The primary outcome for this study was evaluate the effectiveness of a smartphone raffle incentive to increase uptake of VMMC services by men aged 20 years and above at fixed service delivery sites in Iringa, Njombe, and Tabora regions of Tanzania.

Methodology

Intervention design

For this intervention, MOHSW and Jhpiego developed financial or in-kind incentives in the form of raffles to promote VMMC services at fixed delivery sites in Iringa, Njombe, and Tobora. During a three-month promotional period, men aged 20 and above who visited the fixed delivery sites were offered the opportunity to enter smartphone raffles.

Theory of change

The theory of change is largely based on the health belief model which suggests that an individual’s beliefs are shaped by their perceptions about both the benefits and barriers of the proposed action and that their ability to act is a function of self-efficacy. Using this model, Jhpiego proposed that a lottery affects these barriers by replacing a perceived barrier (loss of social status due to the stigma of VMMC) with a benefit (increase in social status due to owning an expensive smart phone). 

Evaluation design

The study used a matched-pair, cluster-randomised study design comprised of 14 health facilities (7 pairs) matched on facility type, region, and client volume.

In the quantitative data analysis of VMMC counts, Jhpiego generalised the linear modeling with Poisson distribution and exchangeable working correlation structure and robust variance estimates. They then compared it to the total VMMCs performed for each study group during the intervention period and in the same three-month period in the previous year, using a difference-in-difference approach. Similar analysis was carried out for the Iringa region.  

Main findings

The study produced mixed results that make the relative benefit of a smartphone raffle promotion to increase uptake of VMMC complicated to interpret. The intervention and control groups showed a 47 per cent and 8 per cent increase respectively for VMMC among men aged 20 and above during the study period as compared to the same period in the previous year. None of this changes were statistically significant in models accounting for clustering.
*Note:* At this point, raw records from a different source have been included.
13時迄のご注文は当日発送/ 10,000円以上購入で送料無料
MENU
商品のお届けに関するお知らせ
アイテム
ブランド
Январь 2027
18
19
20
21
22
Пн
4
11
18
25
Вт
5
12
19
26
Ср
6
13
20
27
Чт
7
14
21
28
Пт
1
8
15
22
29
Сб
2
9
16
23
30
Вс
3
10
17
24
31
However, the findings in the Iringa region was different, when examining Iringa’s 3 matched pairs of facilities in models that account for clustering of data in facilities. The intervention group has a statistically significant increase (2.16-fold increase) between the intervention period and the same period the previous year, while the control group had a non-significant increase.

Cost efficiency analysis

Seventy-nine phones were raffled to clients, 12 to peer promoters and six to providers, making a total of 97 phones. Each phone cost $85.60 and raffle costs were $827.59 and the cost per additional client was $88.65. The 2012 study Cost and Impact of Scaling up VMMC in Tanzania notes that for every infection averted, there is a cost savings of US$11,300. Considering all facilities, there are 10.8 infections averted for a total savings of $122,416. This includes the decrease in the number of male circumcisions for Iringa, which represents an expense of $3,766.
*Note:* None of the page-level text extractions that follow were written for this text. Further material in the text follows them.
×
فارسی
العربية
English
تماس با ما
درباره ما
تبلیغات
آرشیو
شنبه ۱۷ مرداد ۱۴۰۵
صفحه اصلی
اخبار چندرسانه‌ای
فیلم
Implications for policy and practice

Based on the overall study results, there is no clear mandate to recommend or not recommend the use of a smartphone raffle to increase uptake of VMMC services. However, placed in the right geographic location at the right time of their VMMC scale-up, implementing such a raffle may help late adaptors move intention to action.  

The qualitative research suggested that the introduction of a financial or in-kind incentive to an already ‘free’ service may have the potential for negative effects. Formative research should inform the selection of appropriate incentives for attracting older men to VMMC and funding should be made available specifically for formative research into any demand-generation innovation for VMMC and any specific considerations for local contexts.